---
language:
- zh
library_name: transformers
pipeline_tag: text-generation
license: mit
datasets:
- telecomadm1145/esjzone_novel_cn
tags:
- mamba2
---

# mamba2_exp2

<!-- Provide a quick summary of what the model is/does. -->

**mamba2_exp2** is a **Mamba2** architecture model with approximately **0.2 Billion parameters**. It has been pre-trained on a dataset of Chinese light novels (esjzone). It is intended for text generation and story continuation tasks in Chinese.

## Model Details

### Model Description

This model utilizes the Mamba2 state-space model architecture, designed for efficient inference. It was pre-trained from scratch on a corpus of uncleaned Chinese light novels.

**Note:** This is a **base model** (pre-trained only), meaning it has **not** undergone instruction tuning (RLHF or SFT). It is best suited for completing text based on a prompt (continuation) rather than answering questions or following complex instructions.

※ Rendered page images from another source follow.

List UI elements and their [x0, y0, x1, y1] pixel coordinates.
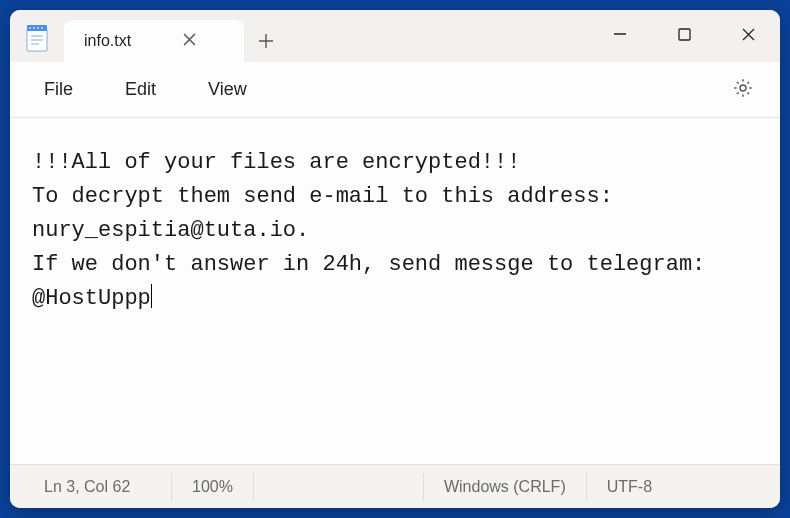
notepad-icon	[25, 24, 49, 52]
app-icon-wrap	[10, 10, 64, 52]
text-editor[interactable]: !!!All of your files are encrypted!!! To…	[10, 118, 780, 464]
tab-title: info.txt	[84, 32, 131, 50]
close-window-button[interactable]	[716, 10, 780, 58]
menubar: File Edit View	[10, 62, 780, 118]
titlebar: info.txt	[10, 10, 780, 62]
svg-point-17	[740, 85, 746, 91]
menu-view[interactable]: View	[182, 71, 273, 108]
editor-content: !!!All of your files are encrypted!!! To…	[32, 150, 719, 311]
menu-file[interactable]: File	[18, 71, 99, 108]
status-zoom[interactable]: 100%	[172, 473, 254, 501]
statusbar: Ln 3, Col 62 100% Windows (CRLF) UTF-8	[10, 464, 780, 508]
tab-active[interactable]: info.txt	[64, 20, 244, 62]
gear-icon	[732, 77, 754, 99]
svg-rect-14	[679, 29, 690, 40]
new-tab-button[interactable]	[244, 20, 288, 62]
status-encoding: UTF-8	[587, 473, 672, 501]
text-cursor	[151, 284, 152, 308]
maximize-button[interactable]	[652, 10, 716, 58]
menu-edit[interactable]: Edit	[99, 71, 182, 108]
status-lineending: Windows (CRLF)	[424, 473, 587, 501]
notepad-window: pcrisk.com info.txt	[10, 10, 780, 508]
window-controls	[588, 10, 780, 58]
settings-button[interactable]	[714, 69, 772, 111]
status-spacer	[254, 473, 424, 501]
close-tab-icon[interactable]	[179, 28, 200, 54]
minimize-button[interactable]	[588, 10, 652, 58]
status-position: Ln 3, Col 62	[22, 473, 172, 501]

- **Developed by:** telecomadm1145
- **Model type:** Mamba2 (State Space Model)
- **Language(s) (NLP):** Chinese (zh)
- **License:** MIT
- **Finetuned from model:** None (Trained from scratch)
- **Model Size:** ~0.2B parameters
- **Context Length:** 1024 tokens

### Model Sources

- **Repository:** [https://huggingface.co/telecomadm1145/mamba2_exp2](https://huggingface.co/telecomadm1145/mamba2_exp2)
- **Dataset:** [telecomadm1145/esjzone_novel_cn](https://huggingface.co/datasets/telecomadm1145/esjzone_novel_cn)

## Uses

### Direct Use

The model is designed for:
- **Creative Writing:** Generating light novel-style stories.
- **Text Completion:** Continuing a given text narrative in Chinese.
- **Style Imitation:** Mimicking the tropes and writing styles found in web novels.

### Out-of-Scope Use

- **Factual Question Answering:** Since it is trained on fiction, it will likely hallucinate facts.
- **Instruction Following:** It has not been fine-tuned to follow commands (e.g., "Write a summary of...").
- **Code Generation:** Not trained on code.
- **Long-context retrieval:** The model was trained with a context window of 1024 tokens; performance may degrade significantly beyond this length.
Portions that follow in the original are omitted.